Clustering SQL Server 2005 Services in Windows Server 2003 has been greatly enhanced from SQL 2000 on Windows 2000 clusters. There are quite some excellent articles in the internet offering guidance on cluster topics ranging from preparation, installation and configuration to post installation maintenance. On the other hand, the enhancements by the new versions also created certain confusions regarding cluster group failover behaviors due to the fact that the new failover behaviors are significantly different from what we used to expect from the older versions. The proof is that there are some questions posted in news groups complaining about something like "My SQL Server 2005 database engine failed last night. But the resource group didn't fail over to the passive node. Is the failover cluster not working? Why? Help! ".
To answer this kind of questions, we need to drill down to several basic Windows Server 2003 cluster concepts. There are several configuration items within the Windows 2003 Cluster Administrator tool that we need to explore in more details to get a better understanding about how the cluster failover works according to these configuration settings. This is important because it can help us take full advantage of the new failover mechanism offered by Windows Server 2003 and SQL Server 2005 to design a better failover solution to fit in individual Service Level Agreement (SLA) requirements.
About Cluster Administrator (CluAdmin.exe)
Cluster Administrator is a Microsoft Windows administrative tool to manage clusters in your domain. It is not part of the Administrative Tools programs by default. It is available after the Windows Cluster services are installed in your servers. It can also be installed in your Windows XP professional workstation as part of the Windows Server 2003 Admin tools Pack (adminpak.msi) installation. The pack can be downloaded from Microsoft website http://www.microsoft.com/downloads/details.aspx?FamilyID=c16ae515-c8f4-47ef-a1e4-a8dcbacff8e3&displaylang=en
Configure Cluster Properties
Once you have this tool ready for use either in Cluster node servers or in your local workstation, and you have administrative privileges to the clusters in your network, then you can launch it to examine, configure and manage a wide variety of cluster properties. This article will only focus on the following two levels of properties that have significant impacts on SQL cluster resources failover behaviors. The two levels of cluster properties are Group level and Resource level. Group properties have impact on all resources under the group, while Resource properties can have impact on its own resources most of the time with the exception of the "Affect the group" option, which will be covered with more details later in the article.

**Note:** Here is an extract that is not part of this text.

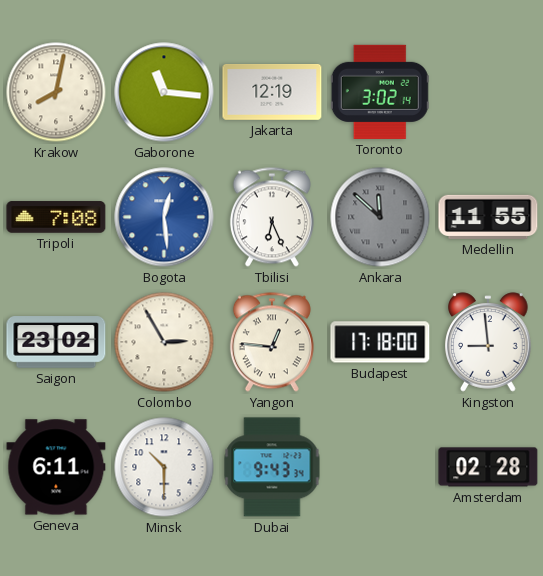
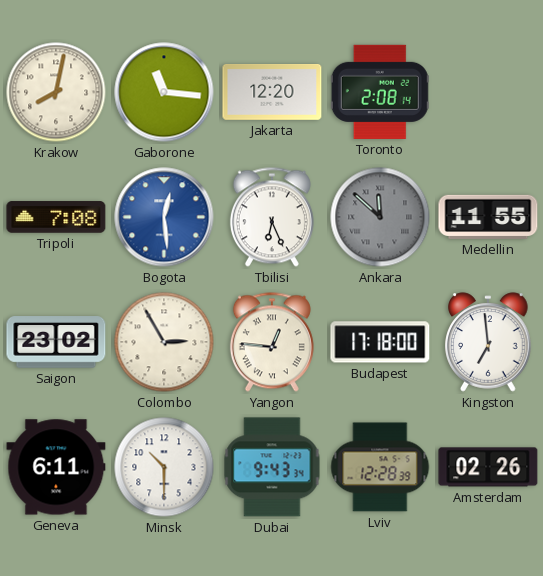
Jakarta: 12:19 -> 12:20
Toronto: 3:02 -> 2:08
Kingston: 8:59 -> 6:59
Lviv: none -> 12:28
Amsterdam: 02:28 -> 02:26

There are a number of Group and Resource cluster properties available for us to configure. However, we only focus on the ones that matter the failover behaviors. You will find these properties by right click on a Group or Cluster Resource and select Properties.
Group Level Properties:
Failback: The properties can be found under Failback tab of a group properties window. It specifies what should happen when the group comes back online, and finds itself owned by a node other than its original primary node. Choose "Prevent Failback" to prevent the group from failing back to a failed node that returns to online status. Choose "Allow Failback" to enable failback. You should also specify that the failback will either occur immediately or within a specified span of hours.
What does this mean: In most cases, we should stick with the default setting of "Prevent Failback" to prevent an additional unnecessary failover. This will leave you more room and time to determine what caused the service failure and plan on a better time to fail it back once the root cause of the problem gets resolved. Otherwise, you will find your SQL services may have to be interrupted for twice as the cluster service trying to go back to its original primary node during an unpleasant time ( for a 24x7 server, any time could be unpleasant time unless it is scheduled ).

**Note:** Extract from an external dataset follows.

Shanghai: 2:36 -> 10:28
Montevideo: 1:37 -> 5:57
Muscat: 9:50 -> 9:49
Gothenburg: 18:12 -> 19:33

Resource Level Properties:
You can find these properties by right-click on the concerning Resource, and select Properties. The following properties are under the Advanced tab in the Resource Properties window.
Restart: to specify whether or not to restart the resource if it fails.
What does this mean: For most resources, the Restart option should be selected because you want all cluster resources to be kept online.
Affect The Group: If selected, the group will fail over when the resource fails. The Threshold and Period values determine how many times the Cluster Service will attempt to restart the resource for a specific attempts within a specified period of time before the group fails.
What does this mean: This may be the most important single item to configure. There are only a handful of resources should have this option turned on. And if it is turned on for the resource, the Threshold and Period values control whether you want the Group to fail over to the other node(s) immediately or try to recover on the same node for the specified times within the period of time. Usually we would want it to fail over to the other node immediately because trying to recover on the same node could possibly be a waste of time without knowing the cause of the issue. The following Resource should usually have the "Affect the group" option turned on:
- SQL Server database engine service
You may want to disable "Affect the group" option for the following resources to avoid unessential resources bringing down the entire group and the SQL engine.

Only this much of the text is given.